OPINION OF THE COURT

Memorandum.

The order of the Appellate Division appealed from and the prior nonfinal order of that court brought up for review should be affirmed, with costs (see, CPLR 5501 [b]).

Plaintiff was awarded a contract by the City of New York to construct an air pollution device at the Greenpoint Incinerator in Brooklyn for a fixed price of $5,119,000. Work was to commence on January 5, 1973 and be completed by July 8, 1975. Delays started early in the performance of the contract but work continued until about November 1976 when plaintiff left the still uncompleted job. At that time plaintiff had been paid $4,176,553.

Though the complaint included a cause of action for breach of contract, plaintiff tried its case to the jury on a theory of rescission entitling it to recover damages in quantum meruit.

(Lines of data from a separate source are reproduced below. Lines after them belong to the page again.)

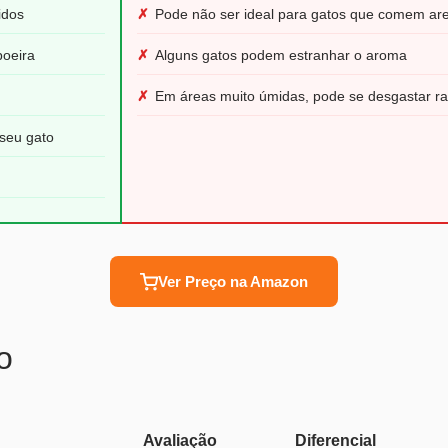
idos
✗
Pode não ser ideal para gatos que comem are
oeira
✗
Alguns gatos podem estranhar o aroma
✗
Em áreas muito úmidas, pode se desgastar r
seu gato
Ver Preço na Amazon
o
Avaliação
Diferencial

Without objection from plaintiff, the jury was charged on this basis, and it returned a verdict for plaintiff, finding that the city had breached the contract, that plaintiff properly exercised its right to rescind, and that there was no waiver of the right to rescind. Plaintiff was awarded judgment in the amount of $2,088,795.26. On defendant’s appeal, the Appellate Division modified the judgment, affirming the aforementioned jury findings but ordering a new trial as to proof of actual damages (87 AD2d 329). Upon retrial, plaintiff was awarded judgment in the amount of $121,745.44, the Appellate Division affirmed, and a motion for leave to appeal to this court was denied (67 NY2d 602). The present appeal is taken as of right from the first Appellate Division order, pursuant to CPLR 5601 (d).

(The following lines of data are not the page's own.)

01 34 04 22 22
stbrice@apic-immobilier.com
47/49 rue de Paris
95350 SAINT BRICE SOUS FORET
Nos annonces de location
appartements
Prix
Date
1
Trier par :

In its arguments to this court, plaintiff has limited its submission to a single "narrowly focussed issue of law”: "In this action to recover upon the defendant-owner’s (affirmed) *945material breach of a construction contract, upon the remand for a trial as to damages only, did the Appellate Division properly restrict the plaintiff to proof of damages on a quantum meruit basis only, or should it have permitted proof and recovery of compensatory (contract) damages?” This issue is, however, beyond our review. Having itself deliberately chosen to try its case to the jury on a theory of rescission entitling it to quantum meruit damages, with the charge and verdict premised on this theory, plaintiff cannot now be heard to complain that it should be permitted to pursue the alternate theory alleged in the complaint (see, Martin v City of Cohoes, 37 NY2d 162).

Chief Judge Wachtler and Judges Meyer, Simons, Kaye, Alexander, Titone and Hancock, Jr., concur.

On review of submissions pursuant to section 500.4 of the Rules of the Court of Appeals (22 NYCRR 500.4), order of the Appellate Division appealed from and the prior nonfinal order brought up for review affirmed, with costs, in a memorandum.